Les phénomènes de corrosion en milieu marin, les alliages qui y résistent, et comment les LVDT étanches peuvent garantir des performances précises et fiables en milieu sous-marin.

Les environnements sous-marins figurent parmi les conditions de fonctionnement les plus exigeantes pour les capteurs. À des profondeurs pouvant atteindre 4 600 mètres, les capteurs sous-marins sont soumis à des pressions allant jusqu’à 7 500 psi. De plus, ils sont exposés à des conditions fortement corrosives et doivent pouvoir rester en service pendant une durée pouvant dépasser 20 ans. Comme le coût d’intervention nécessaire au remplacement d’un capteur sous-marin est souvent supérieur au coût du capteur lui-même, une longue durée de vie est fréquemment exigée pour les spécifications de fonctionnement. Pour satisfaire cette exigence, deux choix techniques étroitement liés sont essentiels : d’une part, sélectionner correctement la technologie de capteur appropriée et, d’autre part, choisir les bons matériaux pour les boîtiers.
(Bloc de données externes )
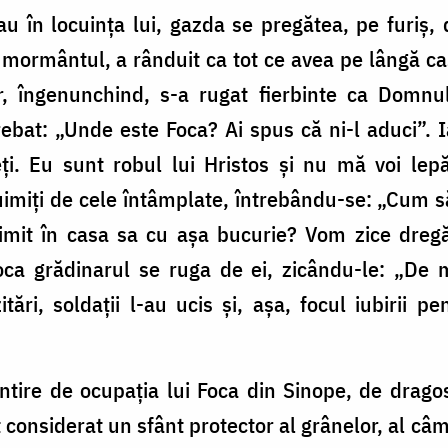
au în locuința lui, gazda se pregătea, pe furiș,
ormântul, a rânduit ca tot ce avea pe lângă cas
or, îngenunchind, s-a rugat fierbinte ca Domnul
trebat: „Unde este Foca? Ai spus că ni-l aduci”. I
eți. Eu sunt robul lui Hristos și nu mă voi lep
 uimiți de cele întâmplate, întrebându-se: „Cu
rimit în casa sa cu așa bucurie? Vom zice dregă
a grădinarul se ruga de ei, zicându-le: „De 
tări, soldații l-au ucis și, așa, focul iubirii 
tire de ocupația lui Foca din Sinope, de dragost
 considerat un sfânt protector al grânelor, al câmpu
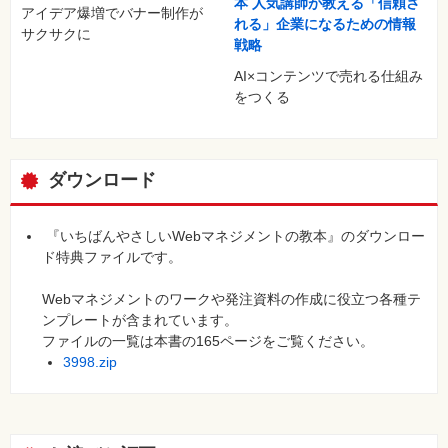
本 人気講師が教える「信頼さ
アイデア爆増でバナー制作が
れる」企業になるための情報
サクサクに
戦略
AI×コンテンツで売れる仕組み
をつくる
ダウンロード
『いちばんやさしいWebマネジメントの教本』のダウンロー
ド特典ファイルです。
Webマネジメントのワークや発注資料の作成に役立つ各種テ
ンプレートが含まれています。
ファイルの一覧は本書の165ページをご覧ください。
3998.zip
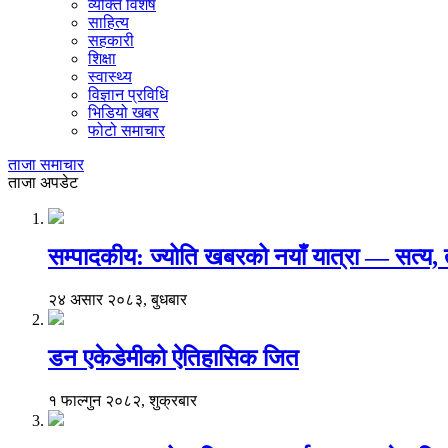
व्यक्ति विशेष
साहित्य
सहकारी
शिक्षा
स्वास्थ्य
विज्ञान प्रविधि
भिडियो खबर
फोटो समाचार
ताजा समाचार
ताजा अपडेट
सम्पादकीय: ज्योति खबरको नयाँ यात्रा — सत्य
२४ असार २०८३, बुधबार
डन एकेडेमीको ऐतिहासिक जित
१ फाल्गुन २०८२, शुक्रबार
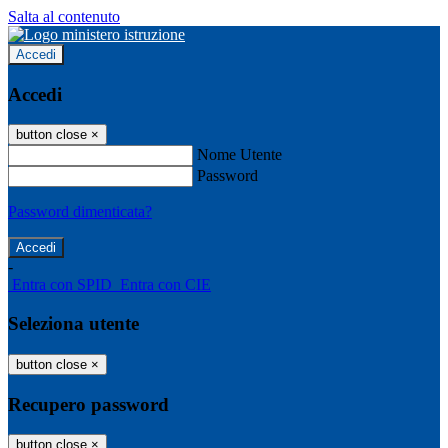
Salta al contenuto
Accedi
Accedi
button close
×
Nome Utente
Password
Password dimenticata?
-
Entra con SPID
Entra con CIE
Seleziona utente
button close
×
Recupero password
button close
×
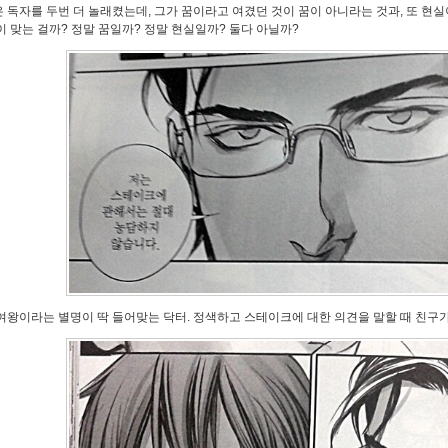
 독자를 두번 더 놀래켰는데, 그가 꿈이라고 여겼던 것이 꿈이 아니라는 것과, 또 현실
이 맞는 걸까? 정말 꿈일까? 정말 현실일까? 둘다 아닐까?
여왕이라는 별명이 딱 들어맞는 닥터. 정색하고 스테이크에 대한 의견을 말할 때 친구가 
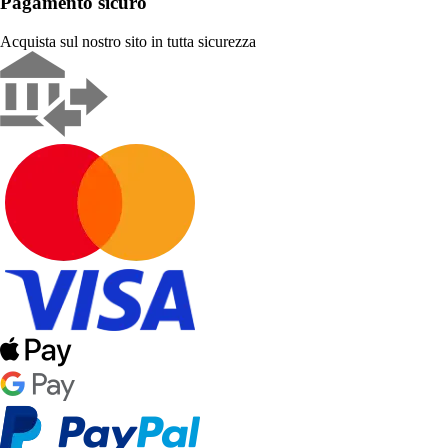
Pagamento sicuro
Acquista sul nostro sito in tutta sicurezza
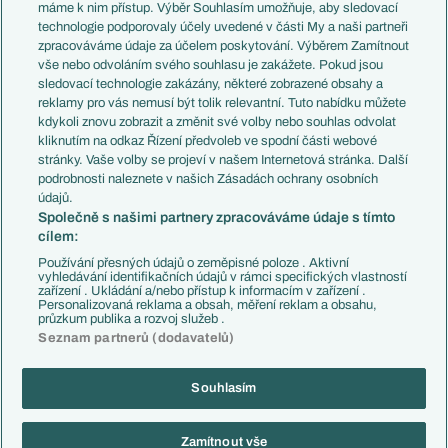
Představení týmů MS
Německo
máme k nim přístup. Výběr Souhlasím umožňuje, aby sledovací
EuroSkauting
Španělsko
technologie podporovaly účely uvedené v části My a naši partneři
PL v kostce
Argentina
zpracováváme údaje za účelem poskytování. Výběrem Zamítnout
Evropské koeficienty
Brazílie
vše nebo odvoláním svého souhlasu je zakážete. Pokud jsou
Přestupy
sledovací technologie zakázány, některé zobrazené obsahy a
Přestupové spekulace
reklamy pro vás nemusí být tolik relevantní. Tuto nabídku můžete
Přestupy
Zranění
kdykoli znovu zobrazit a změnit své volby nebo souhlas odvolat
Zápasy
kliknutím na odkaz Řízení předvoleb ve spodní části webové
Livescore
stránky. Vaše volby se projeví v našem Internetová stránka. Další
Kluby
Tipovací soutěž
podrobnosti naleznete v našich Zásadách ochrany osobních
Arsenal FC
Fotbal TV
údajů.
Chelsea FC
Společně s našimi partnery zpracováváme údaje s tímto
Manchester United
cílem:
AC Milán
Juventus FC
Používání přesných údajů o zeměpisné poloze . Aktivní
Bayern Mnichov
vyhledávání identifikačních údajů v rámci specifických vlastností
zařízení . Ukládání a/nebo přístup k informacím v zařízení .
FC Barcelona
Personalizovaná reklama a obsah, měření reklam a obsahu,
Real Madrid
průzkum publika a rozvoj služeb .
Seznam partnerů (dodavatelů)
Souhlasím
Copyright © 2001-2026 EuroFotbal.cz. Využíváme zpravodajství ČTK.
RSS
Podmínky užití
Informace o zpracování osobních údajů
Zamítnout vše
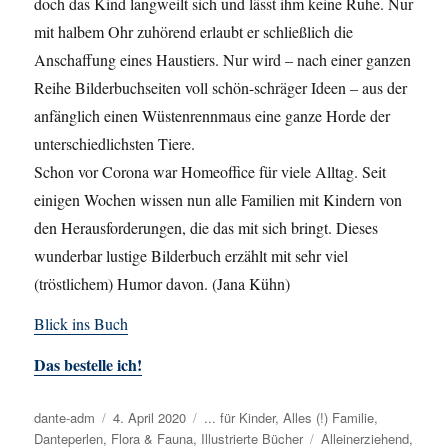
doch das Kind langweilt sich und lässt ihm keine Ruhe. Nur
mit halbem Ohr zuhörend erlaubt er schließlich die
Anschaffung eines Haustiers. Nur wird – nach einer ganzen
Reihe Bilderbuchseiten voll schön-schräger Ideen – aus der
anfänglich einen Wüstenrennmaus eine ganze Horde der
unterschiedlichsten Tiere.
Schon vor Corona war Homeoffice für viele Alltag. Seit
einigen Wochen wissen nun alle Familien mit Kindern von
den Herausforderungen, die das mit sich bringt. Dieses
wunderbar lustige Bilderbuch erzählt mit sehr viel
(tröstlichem) Humor davon. (Jana Kühn)
Blick ins Buch
Das bestelle ich!
Autor
dante-adm
Veröffentlicht
4. April 2020
Kategorien
... für Kinder
,
Alles (!) Familie
,
Danteperlen
,
Flora & Fauna
am
,
Illustrierte Bücher
Schlagwörter
Alleinerziehend
,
Corrosion due à l'eau de mer

Pourquoi l’eau de mer est-elle si agressive pour les capteurs ?

L’eau de mer attaque les métaux de différentes manières selon la profondeur. La disponibilité de l’oxygène, la température, le pH, la salinité (chlorinité), l’activité biologique, la conductivité électrique et la vitesse des courants influencent directement les phénomènes de corrosion. Sa forte conductivité électrique favorise la formation de cellules de corrosion et accentue la corrosion galvanique. Ce phénomène augmente l’échauffement local et accélère davantage la corrosion.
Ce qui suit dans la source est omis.